Design a house-price prediction model
Company: Two Sigma
Role: Data Scientist
Category: Machine Learning
Difficulty: easy
Interview Round: Technical Screen
## Problem
You are asked to build a model to **predict house sale prices** for a city of your choice.
### Data (assume typical real-estate fields)
You have a historical dataset of home listings/sales with (examples):
- `sale_id` (string, unique)
- `city` (string)
- `sale_date` (date)
- `sale_price` (float, target)
- `bedrooms` (int), `bathrooms` (float), `sqft` (float), `lot_sqft` (float)
- `year_built` (int)
- `zipcode`/`neighborhood` (string)
- `lat`/`lon` (float)
- `property_type` (categorical)
- `days_on_market` (int)
- Optional external features (if you choose): school ratings, crime, interest rates, nearby transit, etc.
### Tasks
1. Propose an end-to-end approach (data cleaning → feature engineering → model selection).
2. Define how you would split data (train/validation/test) and **avoid leakage**.
3. Choose evaluation metrics and justify them (e.g., MAE vs RMSE vs MAPE).

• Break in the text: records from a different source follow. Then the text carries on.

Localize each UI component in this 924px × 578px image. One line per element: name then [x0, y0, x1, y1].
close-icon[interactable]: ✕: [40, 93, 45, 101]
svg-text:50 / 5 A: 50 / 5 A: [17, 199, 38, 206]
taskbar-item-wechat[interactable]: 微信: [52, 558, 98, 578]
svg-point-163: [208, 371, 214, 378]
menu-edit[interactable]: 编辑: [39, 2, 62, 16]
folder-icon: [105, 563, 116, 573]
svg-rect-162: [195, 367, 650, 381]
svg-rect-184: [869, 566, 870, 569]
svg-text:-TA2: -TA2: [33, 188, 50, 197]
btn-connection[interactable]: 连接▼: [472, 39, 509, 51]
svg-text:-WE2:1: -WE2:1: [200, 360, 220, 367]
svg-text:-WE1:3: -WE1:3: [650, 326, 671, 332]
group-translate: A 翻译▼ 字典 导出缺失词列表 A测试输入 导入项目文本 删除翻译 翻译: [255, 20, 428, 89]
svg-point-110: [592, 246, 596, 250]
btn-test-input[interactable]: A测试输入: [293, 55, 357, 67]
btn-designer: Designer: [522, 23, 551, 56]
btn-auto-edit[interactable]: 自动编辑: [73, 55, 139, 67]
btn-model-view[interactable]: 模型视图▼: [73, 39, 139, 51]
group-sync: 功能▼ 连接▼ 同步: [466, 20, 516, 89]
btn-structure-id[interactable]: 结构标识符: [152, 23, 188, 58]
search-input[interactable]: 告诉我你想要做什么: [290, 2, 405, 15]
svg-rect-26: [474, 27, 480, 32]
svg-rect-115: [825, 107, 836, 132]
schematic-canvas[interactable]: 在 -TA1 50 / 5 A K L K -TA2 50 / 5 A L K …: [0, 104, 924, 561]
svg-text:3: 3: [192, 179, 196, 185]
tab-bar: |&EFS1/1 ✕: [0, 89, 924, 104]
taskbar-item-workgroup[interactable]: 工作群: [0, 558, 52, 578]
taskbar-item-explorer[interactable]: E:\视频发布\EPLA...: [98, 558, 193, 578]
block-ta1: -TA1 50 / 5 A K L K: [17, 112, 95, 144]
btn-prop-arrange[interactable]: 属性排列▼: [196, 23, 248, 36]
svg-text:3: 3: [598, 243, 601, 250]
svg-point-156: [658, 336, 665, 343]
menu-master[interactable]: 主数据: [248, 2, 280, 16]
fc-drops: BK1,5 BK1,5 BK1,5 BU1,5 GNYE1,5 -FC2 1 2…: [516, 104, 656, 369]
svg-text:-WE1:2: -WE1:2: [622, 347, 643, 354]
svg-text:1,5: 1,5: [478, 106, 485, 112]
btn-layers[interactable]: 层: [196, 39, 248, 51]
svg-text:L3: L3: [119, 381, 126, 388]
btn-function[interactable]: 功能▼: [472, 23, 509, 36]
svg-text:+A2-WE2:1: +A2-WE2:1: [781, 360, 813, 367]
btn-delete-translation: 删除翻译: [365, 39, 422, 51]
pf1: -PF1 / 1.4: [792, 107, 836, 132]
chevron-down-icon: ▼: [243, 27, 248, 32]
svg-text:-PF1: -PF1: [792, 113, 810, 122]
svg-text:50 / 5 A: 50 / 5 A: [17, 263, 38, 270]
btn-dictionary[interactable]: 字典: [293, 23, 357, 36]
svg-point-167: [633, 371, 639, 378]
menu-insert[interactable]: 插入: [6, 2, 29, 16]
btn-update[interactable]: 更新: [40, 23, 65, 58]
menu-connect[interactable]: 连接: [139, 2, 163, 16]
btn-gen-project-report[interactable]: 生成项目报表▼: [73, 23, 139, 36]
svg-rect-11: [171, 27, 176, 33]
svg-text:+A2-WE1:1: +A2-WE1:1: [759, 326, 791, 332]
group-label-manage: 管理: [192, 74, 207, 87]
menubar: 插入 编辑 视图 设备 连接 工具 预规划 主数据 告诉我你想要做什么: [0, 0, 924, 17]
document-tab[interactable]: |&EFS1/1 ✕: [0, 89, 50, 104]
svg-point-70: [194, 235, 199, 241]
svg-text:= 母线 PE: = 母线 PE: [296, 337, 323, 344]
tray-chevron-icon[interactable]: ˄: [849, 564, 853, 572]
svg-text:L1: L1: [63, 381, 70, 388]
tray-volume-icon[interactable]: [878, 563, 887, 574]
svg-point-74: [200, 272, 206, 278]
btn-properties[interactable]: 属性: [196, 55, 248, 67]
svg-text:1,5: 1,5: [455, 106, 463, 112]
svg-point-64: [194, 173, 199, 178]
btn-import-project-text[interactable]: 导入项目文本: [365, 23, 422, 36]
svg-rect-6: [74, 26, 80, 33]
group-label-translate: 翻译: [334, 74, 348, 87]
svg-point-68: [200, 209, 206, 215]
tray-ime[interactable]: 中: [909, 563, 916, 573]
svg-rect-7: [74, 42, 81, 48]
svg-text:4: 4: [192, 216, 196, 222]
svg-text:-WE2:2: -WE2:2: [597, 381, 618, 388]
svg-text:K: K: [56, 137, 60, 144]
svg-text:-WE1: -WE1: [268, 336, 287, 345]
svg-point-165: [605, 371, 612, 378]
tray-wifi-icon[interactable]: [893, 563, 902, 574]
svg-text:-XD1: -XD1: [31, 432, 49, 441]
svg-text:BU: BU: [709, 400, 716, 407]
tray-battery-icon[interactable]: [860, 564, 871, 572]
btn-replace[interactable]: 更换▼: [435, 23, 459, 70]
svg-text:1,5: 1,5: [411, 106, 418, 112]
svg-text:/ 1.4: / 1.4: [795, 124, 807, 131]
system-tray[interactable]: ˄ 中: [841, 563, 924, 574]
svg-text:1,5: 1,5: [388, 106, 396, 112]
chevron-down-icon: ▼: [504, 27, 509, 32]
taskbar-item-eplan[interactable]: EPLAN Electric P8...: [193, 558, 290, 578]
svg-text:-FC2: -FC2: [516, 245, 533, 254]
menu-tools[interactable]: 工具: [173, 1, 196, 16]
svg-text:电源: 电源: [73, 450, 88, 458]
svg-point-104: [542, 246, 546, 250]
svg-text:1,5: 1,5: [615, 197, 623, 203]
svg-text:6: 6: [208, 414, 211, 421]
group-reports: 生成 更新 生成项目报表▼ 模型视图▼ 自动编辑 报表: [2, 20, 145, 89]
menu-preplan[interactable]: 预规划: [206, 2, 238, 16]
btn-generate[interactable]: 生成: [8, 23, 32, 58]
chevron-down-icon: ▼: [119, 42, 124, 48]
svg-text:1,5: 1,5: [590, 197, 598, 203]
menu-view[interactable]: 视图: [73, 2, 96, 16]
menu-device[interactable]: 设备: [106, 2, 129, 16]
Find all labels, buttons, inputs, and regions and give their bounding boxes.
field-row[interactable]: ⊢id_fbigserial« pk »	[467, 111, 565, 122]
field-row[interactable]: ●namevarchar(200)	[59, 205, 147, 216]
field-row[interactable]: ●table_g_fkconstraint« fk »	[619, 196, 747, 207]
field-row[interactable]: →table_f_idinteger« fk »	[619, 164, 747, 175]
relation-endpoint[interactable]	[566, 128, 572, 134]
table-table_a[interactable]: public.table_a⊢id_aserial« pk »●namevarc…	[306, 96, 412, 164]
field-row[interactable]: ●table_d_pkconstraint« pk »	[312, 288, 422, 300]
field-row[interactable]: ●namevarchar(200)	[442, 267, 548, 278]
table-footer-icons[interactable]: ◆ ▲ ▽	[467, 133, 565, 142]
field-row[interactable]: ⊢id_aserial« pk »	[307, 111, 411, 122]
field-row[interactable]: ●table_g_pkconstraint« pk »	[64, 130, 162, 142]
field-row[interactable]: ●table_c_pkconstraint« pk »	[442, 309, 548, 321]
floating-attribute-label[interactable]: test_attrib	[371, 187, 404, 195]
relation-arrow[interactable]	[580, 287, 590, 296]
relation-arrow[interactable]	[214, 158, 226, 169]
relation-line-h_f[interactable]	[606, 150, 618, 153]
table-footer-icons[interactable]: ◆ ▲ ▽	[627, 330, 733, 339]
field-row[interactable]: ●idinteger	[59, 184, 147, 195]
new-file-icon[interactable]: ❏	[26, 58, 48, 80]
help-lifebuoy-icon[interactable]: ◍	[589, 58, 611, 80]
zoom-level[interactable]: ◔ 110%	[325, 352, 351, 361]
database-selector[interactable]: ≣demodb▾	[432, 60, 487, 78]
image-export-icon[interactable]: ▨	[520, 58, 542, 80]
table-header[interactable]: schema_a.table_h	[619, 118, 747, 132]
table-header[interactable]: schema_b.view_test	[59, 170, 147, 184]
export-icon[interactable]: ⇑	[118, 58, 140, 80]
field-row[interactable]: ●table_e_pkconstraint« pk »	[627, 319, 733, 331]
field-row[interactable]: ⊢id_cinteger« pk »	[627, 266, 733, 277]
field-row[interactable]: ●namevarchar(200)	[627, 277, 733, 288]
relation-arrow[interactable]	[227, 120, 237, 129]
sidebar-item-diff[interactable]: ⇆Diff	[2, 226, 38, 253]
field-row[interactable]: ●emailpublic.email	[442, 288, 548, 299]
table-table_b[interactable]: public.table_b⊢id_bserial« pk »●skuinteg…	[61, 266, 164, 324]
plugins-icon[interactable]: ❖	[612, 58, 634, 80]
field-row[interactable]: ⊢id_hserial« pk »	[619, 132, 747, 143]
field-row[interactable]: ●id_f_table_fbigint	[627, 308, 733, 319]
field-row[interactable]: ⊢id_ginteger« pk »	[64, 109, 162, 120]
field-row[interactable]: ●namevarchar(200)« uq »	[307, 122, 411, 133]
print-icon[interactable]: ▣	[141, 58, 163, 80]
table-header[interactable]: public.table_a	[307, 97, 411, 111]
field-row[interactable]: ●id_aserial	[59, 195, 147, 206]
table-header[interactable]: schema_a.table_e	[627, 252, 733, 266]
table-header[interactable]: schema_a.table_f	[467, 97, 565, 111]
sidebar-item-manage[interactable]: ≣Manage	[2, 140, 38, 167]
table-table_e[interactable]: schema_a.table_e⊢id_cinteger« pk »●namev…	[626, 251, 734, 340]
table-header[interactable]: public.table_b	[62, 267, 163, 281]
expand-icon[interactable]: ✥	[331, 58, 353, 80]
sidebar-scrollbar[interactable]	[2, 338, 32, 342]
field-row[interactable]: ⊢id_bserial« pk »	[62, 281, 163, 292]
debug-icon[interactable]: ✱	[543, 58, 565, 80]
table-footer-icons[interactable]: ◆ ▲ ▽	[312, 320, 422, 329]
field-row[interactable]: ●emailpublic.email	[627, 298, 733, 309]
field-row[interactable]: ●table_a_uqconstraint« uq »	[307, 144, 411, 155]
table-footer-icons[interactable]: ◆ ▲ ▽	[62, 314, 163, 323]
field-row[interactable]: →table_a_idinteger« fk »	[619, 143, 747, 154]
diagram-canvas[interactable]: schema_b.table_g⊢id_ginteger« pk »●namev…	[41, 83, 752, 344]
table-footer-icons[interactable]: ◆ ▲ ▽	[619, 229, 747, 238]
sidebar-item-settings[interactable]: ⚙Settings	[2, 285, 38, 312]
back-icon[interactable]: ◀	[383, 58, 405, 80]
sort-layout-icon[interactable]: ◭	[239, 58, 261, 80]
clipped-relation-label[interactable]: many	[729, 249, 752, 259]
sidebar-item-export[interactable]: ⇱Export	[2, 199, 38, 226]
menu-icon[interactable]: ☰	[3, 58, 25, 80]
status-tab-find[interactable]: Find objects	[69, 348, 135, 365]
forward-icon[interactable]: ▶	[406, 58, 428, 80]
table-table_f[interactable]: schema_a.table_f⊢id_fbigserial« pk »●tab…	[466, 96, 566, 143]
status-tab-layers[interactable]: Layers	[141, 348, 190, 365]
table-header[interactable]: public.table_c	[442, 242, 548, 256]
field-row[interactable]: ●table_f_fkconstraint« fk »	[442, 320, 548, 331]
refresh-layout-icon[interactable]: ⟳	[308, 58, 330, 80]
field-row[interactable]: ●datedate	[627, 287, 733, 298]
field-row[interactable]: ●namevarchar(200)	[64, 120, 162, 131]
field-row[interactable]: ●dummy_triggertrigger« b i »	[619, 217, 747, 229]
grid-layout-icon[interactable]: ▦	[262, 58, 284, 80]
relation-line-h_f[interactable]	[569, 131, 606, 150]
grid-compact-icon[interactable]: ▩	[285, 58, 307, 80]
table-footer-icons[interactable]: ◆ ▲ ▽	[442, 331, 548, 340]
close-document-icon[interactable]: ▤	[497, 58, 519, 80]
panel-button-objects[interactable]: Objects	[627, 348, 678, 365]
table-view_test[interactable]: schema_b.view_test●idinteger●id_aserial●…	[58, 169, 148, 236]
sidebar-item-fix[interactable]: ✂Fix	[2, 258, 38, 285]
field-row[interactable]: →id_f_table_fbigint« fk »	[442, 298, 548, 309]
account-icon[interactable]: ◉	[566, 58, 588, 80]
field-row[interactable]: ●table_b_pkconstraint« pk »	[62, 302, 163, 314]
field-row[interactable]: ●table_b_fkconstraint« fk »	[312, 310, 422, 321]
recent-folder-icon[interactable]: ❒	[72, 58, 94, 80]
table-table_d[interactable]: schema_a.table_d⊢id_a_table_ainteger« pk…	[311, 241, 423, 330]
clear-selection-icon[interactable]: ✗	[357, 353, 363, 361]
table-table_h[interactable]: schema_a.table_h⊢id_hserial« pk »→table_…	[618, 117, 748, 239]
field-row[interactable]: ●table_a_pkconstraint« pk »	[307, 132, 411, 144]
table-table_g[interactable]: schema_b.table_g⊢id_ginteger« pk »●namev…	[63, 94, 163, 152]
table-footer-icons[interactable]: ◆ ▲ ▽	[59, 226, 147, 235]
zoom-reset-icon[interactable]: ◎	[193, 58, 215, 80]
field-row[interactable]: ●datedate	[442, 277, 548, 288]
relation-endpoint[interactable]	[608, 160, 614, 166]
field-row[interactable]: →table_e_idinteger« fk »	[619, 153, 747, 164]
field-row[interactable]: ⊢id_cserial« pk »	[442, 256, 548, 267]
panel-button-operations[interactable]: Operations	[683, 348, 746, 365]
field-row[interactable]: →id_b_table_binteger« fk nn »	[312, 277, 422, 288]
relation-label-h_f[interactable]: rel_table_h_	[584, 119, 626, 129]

4. Explain how you would handle:
- missing values and outliers
- high-cardinality location features (zip/neighborhood)
- temporal drift (market changes)
5. Describe how you would interpret the model and communicate results to stakeholders.
Quick Answer: This question evaluates machine learning and data science competencies including regression model design, feature engineering, data-splitting and leakage prevention, selection of evaluation metrics, handling missing values, outliers and high-cardinality location features, temporal drift management, and model interpretation for house-price prediction. It is commonly asked in the Machine Learning domain to assess end-to-end practical application and conceptual understanding of validation and metric trade-offs, primarily testing practical application supported by conceptual reasoning and stakeholder communication.